Après une bonne minute d’effort, la porte s’ouvrit dans une pétarade de chuintements. En face de moi, une mare noire continuait de croître. Le canal étroit que j’avais emprunté auparavant était englouti d’un océan trop calme. La plongée était inévitable pour rejoindre la chaloupe.
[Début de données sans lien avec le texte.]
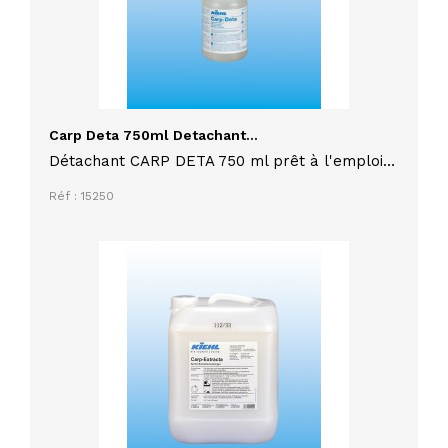
Carp Deta 750ml Detachant...
Détachant CARP DETA 750 ml prêt à l'emploi
pour moquettes et tout revêtements de sols
Réf : 15250
textiles et tissus d'ameublement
J’inspirai le plus d’air possible dans mes poumons avant qu’elle ne me recouvre totalement et tranchai l’eau d’une nage frénétique. Aucune lumière ne pouvait m’aiguiller dans ce noir complet. J’avais l’impression de ne plus avancer lorsque je sentis ma main buter contre une marche. Une porte se tenait devant moi, c’était celle qui menait vers le pont principal ! Cette même porte où un de ces monstrueux tentacules avait saisi la vie de Fred un peu plus tôt…

Je fis quelques brasses en arrière avant de me rendre compte que je manquais d’air. J’accentuai la nage et remarquai que le grand hublot, présent dans le couloir que je venais d’emprunter, était ouvert. Juste en dessous, une chaloupe devait normalement s’y trouver.

Je franchis le seuil de la fenêtre ronde, toujours plongée dans l’océan bleu. Ma tête vint buter contre du bois en remontant. Je fis le tour de l’obstacle et montai dans la barque en profitant de cet air que je pus de nouveau inspirer. J’étais seul dans cette étendue d’eau trop grande pour un homme et trop bleu pour des millions. Par réflexe, je tirai le briquet de ma poche. Après plusieurs tentatives infructueuses, une légère flamme s’alluma. Les dieux me soutenaient ! Je replaçai mon bien dans sa cachette.

Soudainement, je vis une tête s’appuyer à la rambarde en levant légèrement mon visage vers le bateau pour le contempler une ultime fois. Théo !

— Viens me chercher ! Les Luminas reviennent !

Deux tiers du bateau se noyaient dans l’eau.

Je ramai jusqu’à lui. Il prit John sur son dos, toujours inconscient, et deux autres camarades déboulèrent sur ses pas. Ils embarquèrent tous dans la chaloupe que je m’empressai de faire glisser sur l’eau. Les monstres ne nous suivaient pas encore, mais ça ne saurait tarder. Au travers de la légère brume matinale, on distinguait une forme.

Une fois les contours identifiés clairement, je pouvais affirmer qu’il s’agissait bien… d’une île !

Un grésillement bruyant provenant de l’arrière de la chaloupe nous surprit. Des tentacules recouvraient la petite surface à l’air libre du Gerrego. Ils détruisaient les mâts sans pitié. Nous devions filer, et vite, avant qu’ils ne nous aperçoivent !

Au bout de quelques secondes, la plage n’était plus qu’à quelques mètres de l’embarcation et les Luminas loin derrière, toujours attirés par l’épave du navire démembré. Je rompis le silence qui se glissait entre nous :

— Que s’est-il passé là-haut, Théo ?

Il inspira péniblement en s’égarant dans les planches de bois de la chaloupe, d’un regard appauvri, et serra ses poings le long de son corps avachi. Son visage ne formait plus qu’une grimace triste continue.

— Thierry et David ont vu la classe se faire massacrer. Ils vont te raconter…, dit-il difficilement.

Thierry était assez petit avec un visage rectangulaire et des cheveux châtains courts. David, lui, virait plus au blond. Il possédait des lunettes ovales noires et semblait mesurer au moins un mètre soixante-quinze.